This article was published 13/05/2022 (317 days ago), so information in it may no longer be current.

There are 57 keys dangling from Don Ferguson’s hand and he knows what each of them unlocks. These are for storage. Those ones are for lockboxes. This set? They’re for the elevators. This one’s for the electrical panels, this one is for security. These are for the offices, those for the freezers and this one gets you into the box suites. This one is for the ballpark gates. This one right here is the master key. In his pocket, opportunity jangles.

Each morning, he arrives at Shaw Park, the home of the Winnipeg Goldeyes baseball club, no later than 9:30 a.m. On a game day, a 15-hour shift is routine. He can’t really leave while the game is still going. What would happen if something were to go wrong?

Ferguson, 70, is the groundskeeper — the only person to hold that title at the park since it opened in 1999. “I would not trust our field to anyone else,” says Goldeyes general manager Andrew Collier a few days before the 2022 regular season began.

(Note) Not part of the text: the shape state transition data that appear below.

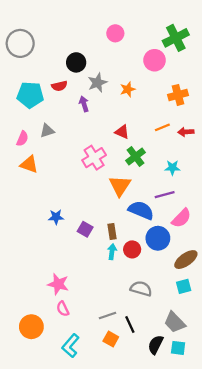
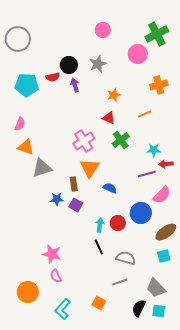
black circle: (76, 62) -> (69, 65), moved
gray star: (97, 83) -> (98, 64), moved
orange star: (128, 89) -> (114, 95), moved
purple arrow: (84, 104) -> (75, 85), moved
gray triangle: (47, 131) -> (42, 168), moved, size x1.5
red arrow: (186, 132) -> (166, 164), moved
orange triangle: (120, 186) -> (90, 168), moved
blue semicircle: (141, 210) -> (110, 188), moved, size x0.6
blue star: (56, 217) -> (57, 199), moved
brown rectangle: (112, 232) -> (74, 184), moved
gray line: (107, 316) -> (120, 282), moved
black line: (130, 324) -> (99, 247), moved

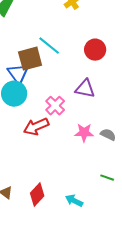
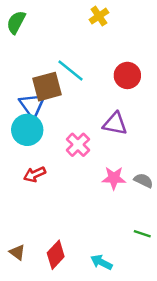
red arrow: (36, 127) -> (35, 174), moved, size x0.7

Groundskeeper is a job with a boundless definition, with an influence on the outcome of a ballgame akin to a strong easterly wind or a carefully plotted lineup card filled with strategically placed lefties.

Ferguson and his crew are responsible for the grass and the dirt. He is called if a seat in the stands is busted, or if a fridge in the concession area is on the fritz. When the blue dwarf grass in the outfield gets too long, it’s his job to give it a trim. When the infield dirt is covered in puddles, Fergie joins forces with the sun to dry up all of the rain. He is paid to identify problems and to quietly make them go away.

If Don Ferguson doesn’t do his job, you’ll notice. If he does, you won’t, but perhaps you should.

Attention at a sports game is usually, rightfully, fixed on the action — the ball twirling in the air, the big catch, the even bigger drop, what is and what could be.

But a gorgeously kept field enhances every element of the competition occurring atop it. When a lifelong baseball fan describes what they love about a game that the uninitiated find boring or too quiet, their answer sometimes circles back to the diamond itself. They love the smell of grass cut into intricate patterns. They love the outfield lights. They love the dirt, for goodness sake. They love the things that Ferguson obsesses over. If he watches baseball on television, he’s looking at the grass first.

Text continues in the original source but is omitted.